Too Scared

by The Spirit of Ash   Jun 3, 2006


I walk through the mobs of classmates while staring down at my feet. I isolate myself with my walls to protect me. There are so many people; so many eyes that lay upon me. Once I reach my locker; I feel safe. Suddenly, someone cocky asks me why the hell I was wearing a sweatshirt and jeans when it was over 90 degrees outside. I'm suddenly trapped within a river of questions and fear, and feel both ashamed and self conscious about the several year old hooded sweatshirt which I've worn every other day, and the scathed jeans. I give this little unsure and uncaring grin and shrug my shoulders. I escape, but I can't stop the answer to the question. It screams in my head "because I have to"

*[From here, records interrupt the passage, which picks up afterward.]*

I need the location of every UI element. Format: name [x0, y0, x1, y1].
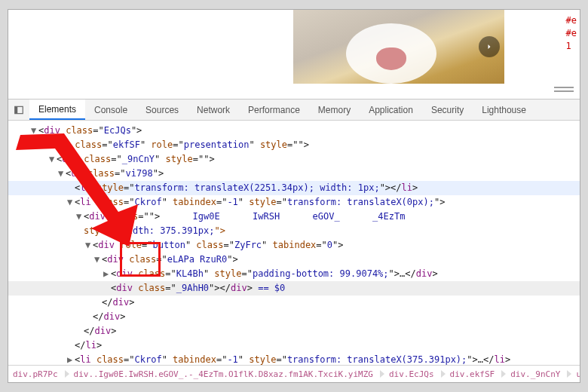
preview-image: [293, 10, 504, 84]
dom-row[interactable]: </div>: [8, 324, 580, 338]
dom-row[interactable]: <div class="_9AhH0"></div> == $0: [8, 281, 580, 296]
page-preview-strip: #e #e 1: [8, 10, 580, 100]
styles-sidebar-snippet: #e #e 1: [566, 14, 577, 52]
svg-rect-1: [15, 106, 18, 113]
dom-row[interactable]: ▼<div class="EcJQs">: [8, 124, 580, 138]
dom-row[interactable]: <li style="transform: translateX(2251.34…: [8, 181, 580, 195]
dock-side-button[interactable]: [8, 100, 29, 120]
breadcrumb-item[interactable]: div._9nCnY: [501, 369, 567, 379]
dock-icon: [14, 105, 24, 115]
tab-performance[interactable]: Performance: [239, 100, 309, 120]
dom-row[interactable]: ▼<div class="eLAPa RzuR0">: [8, 253, 580, 267]
dom-row[interactable]: ▼<ul class="vi798">: [8, 167, 580, 181]
dom-row[interactable]: ▼<div role="button" class="ZyFrc" tabind…: [8, 238, 580, 253]
devtools-tab-bar: ElementsConsoleSourcesNetworkPerformance…: [8, 100, 580, 121]
chevron-right-icon: [485, 42, 494, 51]
dom-row[interactable]: </div>: [8, 296, 580, 310]
carousel-next-button[interactable]: [479, 36, 500, 57]
dom-row[interactable]: ▼<li class="Ckrof" tabindex="-1" style="…: [8, 195, 580, 210]
elements-breadcrumb[interactable]: div.pR7Pcdiv..Igw0E.IwRSH.eGOV_.-_4EzTm.…: [8, 365, 580, 382]
dom-row[interactable]: </li>: [8, 338, 580, 353]
dom-row[interactable]: style="width: 375.391px;">: [8, 224, 580, 238]
elements-dom-tree[interactable]: ▼<div class="EcJQs">▼<div class="ekfSF" …: [8, 121, 580, 383]
tab-security[interactable]: Security: [422, 100, 473, 120]
breadcrumb-item[interactable]: div..Igw0E.IwRSH.eGOV_.-_4EzTm.O1flK.D8x…: [65, 369, 380, 379]
tab-sources[interactable]: Sources: [136, 100, 188, 120]
tab-elements[interactable]: Elements: [29, 100, 85, 120]
breadcrumb-item[interactable]: ul.vi798: [567, 369, 580, 379]
breadcrumb-item[interactable]: div.EcJQs: [380, 369, 441, 379]
dom-row[interactable]: </div>: [8, 310, 580, 324]
pane-resize-handle[interactable]: [553, 85, 575, 94]
dom-row[interactable]: ▶<div class="KL4Bh" style="padding-botto…: [8, 267, 580, 281]
breadcrumb-item[interactable]: div.pR7Pc: [13, 369, 65, 379]
dom-row[interactable]: ▼<div class=""> Igw0E IwRSH eGOV_ _4EzTm: [8, 210, 580, 224]
breadcrumb-item[interactable]: div.ekfSF: [441, 369, 502, 379]
tab-application[interactable]: Application: [360, 100, 422, 120]
dom-row[interactable]: ▼<div class="_9nCnY" style="">: [8, 152, 580, 167]
tab-memory[interactable]: Memory: [309, 100, 360, 120]
tab-lighthouse[interactable]: Lighthouse: [473, 100, 535, 120]
tab-network[interactable]: Network: [188, 100, 239, 120]
tab-console[interactable]: Console: [85, 100, 136, 120]
dom-row[interactable]: ▼<div class="ekfSF" role="presentation" …: [8, 138, 580, 152]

I figured that by the afternoon, I would forget all about the fact that people were noticing my everyday wardrobe. Instead word reaches others, and back to me. Gossip becomes an enemy, but I can't simply stop it by telling the truth. I let it pass but endure the comments and opinions that scar me and make me feel worse. I want to disappear. I getaway eventually, but only from harsh words. Once home I hide in my room for awhile, or upstairs, away from eyes. Some time later, I glance at the past wounds that have obscured my entire body. Memories wash over, and depression sinks in once more. Suddenly my name is shouted with a curse. I wonder what I have done. But, after, I don't care. The only thing that is on my mind on how I should hide the newly inflicted bruises upon my flesh. I start crying. What am I supposed to do? I can't take this much longer. I mumble a prayer, and I take the blade, and feel that I have not been punished enough. I feel that living is a crime. I'm too scared to take away the pain, and I'm too scared to live with it.